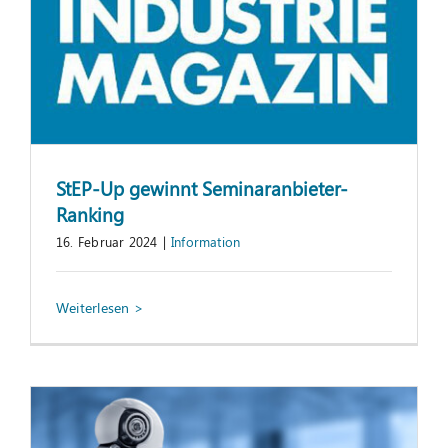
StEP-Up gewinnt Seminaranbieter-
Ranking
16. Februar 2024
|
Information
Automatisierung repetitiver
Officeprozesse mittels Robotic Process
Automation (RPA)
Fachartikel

---

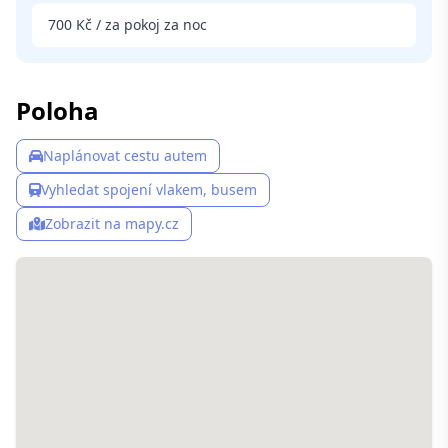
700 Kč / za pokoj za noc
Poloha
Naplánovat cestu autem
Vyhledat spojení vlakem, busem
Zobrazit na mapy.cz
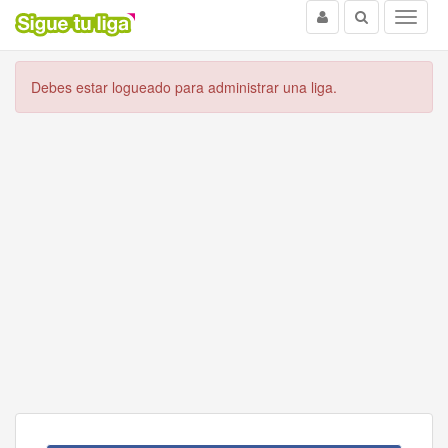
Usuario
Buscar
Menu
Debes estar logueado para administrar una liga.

WHAT YOU NEED TO DO> Using the data above, print exactly the lines from the line that contains "Automatisierung repetitiver" through the line that contains "Fachartikel", with both included.

WRITTEN SOLUTION>
Automatisierung repetitiver
Officeprozesse mittels Robotic Process
Automation (RPA)
Fachartikel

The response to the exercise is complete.